*Problem statement*: Copy the entries that appear below in full, leaving out any picture among them.
★ ★ ★
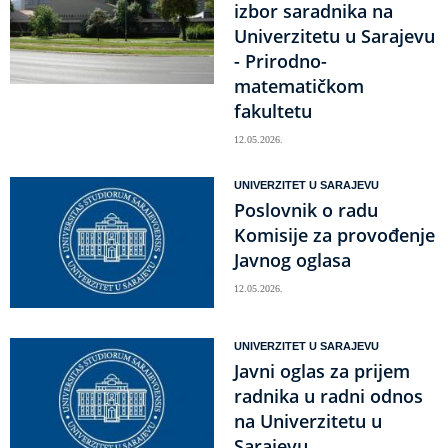
izbor saradnika na
Univerzitetu u Sarajevu
- Prirodno-
matematičkom
fakultetu
12.05.2026.
UNIVERZITET U SARAJEVU
Poslovnik o radu
Komisije za provođenje
Javnog oglasa
12.05.2026.
UNIVERZITET U SARAJEVU
Javni oglas za prijem
radnika u radni odnos
na Univerzitetu u
Sarajevu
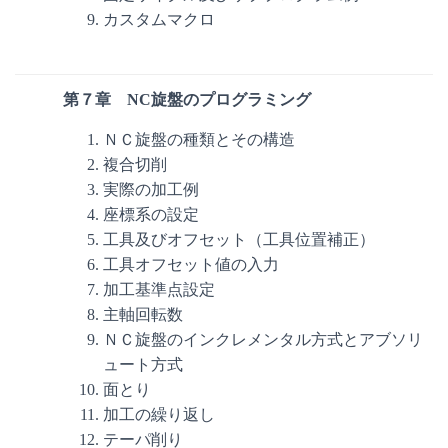
カスタムマクロ
第７章 NC旋盤のプログラミング
ＮＣ旋盤の種類とその構造
複合切削
実際の加工例
座標系の設定
工具及びオフセット（工具位置補正）
工具オフセット値の入力
加工基準点設定
主軸回転数
ＮＣ旋盤のインクレメンタル方式とアブソリ
ュート方式
面とり
加工の繰り返し
テーパ削り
★ ★ ★
*Result of this task*:
izbor saradnika na
Univerzitetu u Sarajevu
- Prirodno-
matematičkom
fakultetu
12.05.2026.
UNIVERZITET U SARAJEVU
Poslovnik o radu
Komisije za provođenje
Javnog oglasa
12.05.2026.
UNIVERZITET U SARAJEVU
Javni oglas za prijem
radnika u radni odnos
na Univerzitetu u
Sarajevu
カスタムマクロ
第７章 NC旋盤のプログラミング
ＮＣ旋盤の種類とその構造
複合切削
実際の加工例
座標系の設定
工具及びオフセット（工具位置補正）
工具オフセット値の入力
加工基準点設定
主軸回転数
ＮＣ旋盤のインクレメンタル方式とアブソリ
ュート方式
面とり
加工の繰り返し
テーパ削り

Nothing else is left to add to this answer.